CHICAGO — After debuting its new 16,000-square-foot trading floor earlier this month, Chicago-based BMO Capital Markets is now looking to fill some of its empty seats with taxable traders and hire additional bankers to generate more product for its desk as the firm seeks to crack the top-10 list of senior managers of municipal offerings.

The push marks the firm's ongoing evolution from a strong player in the bank-qualified, middle-markets business to the ranks of national underwriters that began to take shape following BMO's acquisition of the Chicago-based boutique firm Griffin, Kubik, Stephens & Thompson Inc. in May 2008.

After hiring a handful of senior bankers over the last several years, the firm is looking for at least six additional public bankers to support its general government group and its expansion into the health care, transportation, and public power sectors.

"We are looking for people who can hit the ground running," whether that is in Chicago, Texas, the Northeast, or elsewhere, said Lyle McCoy, head of public finance for BMO's fixed-income group.

The firm also is looking for additional taxable traders, a need driven by the firm's growing Build America Bond business. The firm was quick off the starting line when bonds under the federal stimulus program began selling last spring because of its fortuitous position as a significant manager of taxable municipal debt with a well-established client list of taxable buyers.

The firm sees its opportunity in the BAB program growing if Congress approves President Obama's proposal to extend the program beyond its expiration at the end of the year, but at a lower interest subsidy level, and is actively pursuing prospective buyers.

"With the legislation in place, buyers will see it's a real market," said James Fitzgerald, managing director of sales, trading and underwriting.

"You need a critical mass to make sure the investment in the infrastructure like credit evaluation worth it," added McCoy of the growing buyer interest.

Fitzgerald said he first noticed growing interest in BABs from more diverse buyers about six months ago and sees it growing with insurance companies, banks, money managers, and international investors.

"We are finding more pockets of buyers that see it as a new asset class with attractive spreads to other taxable credits," Fitzgerald said, though international sales require more work educating buyers on municipal credits. "Our job is to broaden the buy side market to get the fairest pricing for our clients."

From the early days of BABs, Wall Street banks pushed the idea that such a new product was best offered through a negotiated sale and with a corporate-like make-whole call provision.

BMO told issuers deals could get done competitively and worked as financial adviser on some.

It also assured issuers seeking to preserve future flexibility with a traditional 10-year call that BMO could place that debt if the issuer was willing to pay what has generally turned out to be roughly 35 to 40 basis points in additional yield. The firm also emphasizes to issuers its relationships with buy-and-hold investors, not ones looking to quickly flip the bonds for a profit.

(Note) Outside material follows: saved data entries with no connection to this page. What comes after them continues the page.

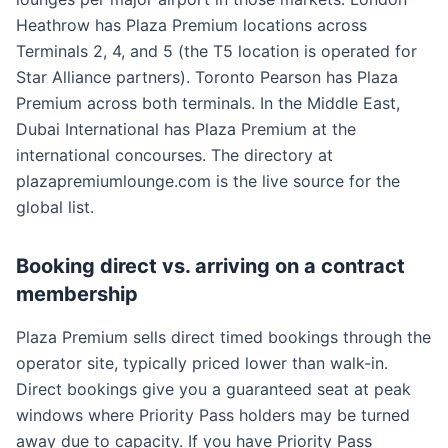
Heathrow has Plaza Premium locations across
Terminals 2, 4, and 5 (the T5 location is operated for
Star Alliance partners). Toronto Pearson has Plaza
Premium across both terminals. In the Middle East,
Dubai International has Plaza Premium at the
international concourses. The directory at
plazapremiumlounge.com is the live source for the
global list.
Booking direct vs. arriving on a contract
membership
Plaza Premium sells direct timed bookings through the
operator site, typically priced lower than walk-in.
Direct bookings give you a guaranteed seat at peak
windows where Priority Pass holders may be turned
away due to capacity. If you have Priority Pass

Any additions to BMO's trading desk would complement the current staff of five traders devoted to taxable products. The firm has a sales force of 32, equally divided between tax-exempt and taxable, and employs about 25 in its public finance group in the Chicago area, New York, and San Francisco.

Since the Griffin Kubik acquisition, the firm has both been bidding on larger competitive deals and sought to graduate from co-manager to senior manager on larger negotiated deals. It has made inroads in the rankings, but faces tough competition from other main street broker-dealers with the same goals following the contraction of Wall Street banks.

The firm ranks 27th as senior manager nationally so far this year, and finished 2009 ranked 18th, up from a 23d place finish in 2008 and 38th in 2007, according to Thomson Reuters.

The firm ranks 12th so far this year in the Midwest and was 11th last year, managing 168 deals valued at nearly $2 billion.

The firm ranks 18th so far this year and ended 2009 in the 11th spot among senior managers of BABs. On taxable bonds overall, the firm ranks 19th so far this year and finished 2009 in 12th place nationally.

BMO is the investment banking arm of the Bank of Montreal. It is better known locally as Harris Bank NA. BMO acquired Harris in 1984 but continues to operate it under the Harris Bank name.

McCoy, a 27-year veteran at BMO who had managed government relations in Canada earlier in his tenure, moved over to manage the public finance group in January 2009, after heading sales on the derivatives desk.

Fitzgerald joined BMO last year. He managed the municipal fixed-income group at Keybanc Capital Markets until 2008 and opened Legg Mason's Chicago office in 1999, where he managed fixed-income operations until the firm's shuttering in 2005. He was a founding partner in Fitzgerald, David & Associates, which was later acquired by Banc One Capital Markets.